I have some advice for them; it may not help at all this time around, but there are other elections coming up. I have been a member of the LP since 1969 and have run for office twice (you’ll never guess? No, I didn’t win either time); nonetheless I cannot speak officially for the LP. But I can certainly have my say. Free speech and all that.

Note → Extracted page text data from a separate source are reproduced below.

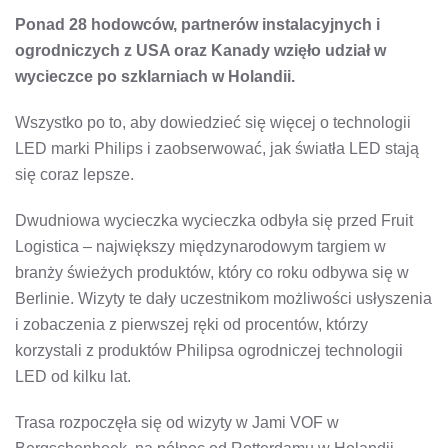
AMERYKI
Ponad 28 hodowców, partnerów instalacyjnych i
PÓŁNOCNEJ
ODWIEDZILI
ogrodniczych z USA oraz Kanady wzięło udział w
HOLENDERSKIE
SZKLARNIE
wycieczce po szklarniach w Holandii.
Wszystko po to, aby dowiedzieć się więcej o technologii
LED marki Philips i zaobserwować, jak światła LED stają
się coraz lepsze.
Dwudniowa wycieczka wycieczka odbyła się przed Fruit
Logistica – największy międzynarodowym targiem w
branży świeżych produktów, który co roku odbywa się w
Berlinie. Wizyty te dały uczestnikom możliwości usłyszenia
i zobaczenia z pierwszej ręki od procentów, którzy
korzystali z produktów Philipsa ogrodniczej technologii
LED od kilku lat.
Trasa rozpoczęła się od wizyty w Jami VOF w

Right now the Republicans give the back of their hands to the LP. They challenge their right to be on the ballot in the first place, and this costs the latter time, money and effort they would rather spend on getting out their message of free enterprise, private property rights, very limited government. Why not be nicer? Stop this harassment. Allow the LP to run unopposed in heavily Democratic districts, or for mayor of Duckberg, USA, population 300. In return, the LP would stop being the spoiler in races such as the three mentioned above (there are dozens more examples out there).

There is indeed precedent for this sort of thing in the US. For example, in New York State, the Democrats engaged with the Liberal Party as their junior partners, as did the Republicans, for the Conservative Party. I don’t say a deal of this sort can be consummated, but at least it bears thinking about. This sort of thing occurs in many other countries (Israel, Italy come to mind); why not here? Doesn’t a party that reliably garners 1% of the vote and sometimes double and triple that deserve some respect? The Libertarian Party is the Rodney Dangerfield of politics.

To be fair, I must say that the LP is not always closer to the Rs than the Ds. During the VietNam war, the very opposite occurred. It takes place, also, nowadays, when issues such as the legalization (not necessarily support) of drugs or sex for consenting adults arises. But in the present circumstances, with wokeism, cancel culture, socialism, etc., libertarians are much closer to Rs than Ds.

It behooves the GOP to at least think of doing something about this problem, rather than confining itself to regretting the situation, while exacerbating it with its enmity toward the LP.

Walter Block is the Harold E. Wirth Eminent Scholar Endowed Chair and Professor of Economics at Loyola University, New Orleans.

Featured: “Stump Speaking,” by George Caleb Bingham; painted in 1853.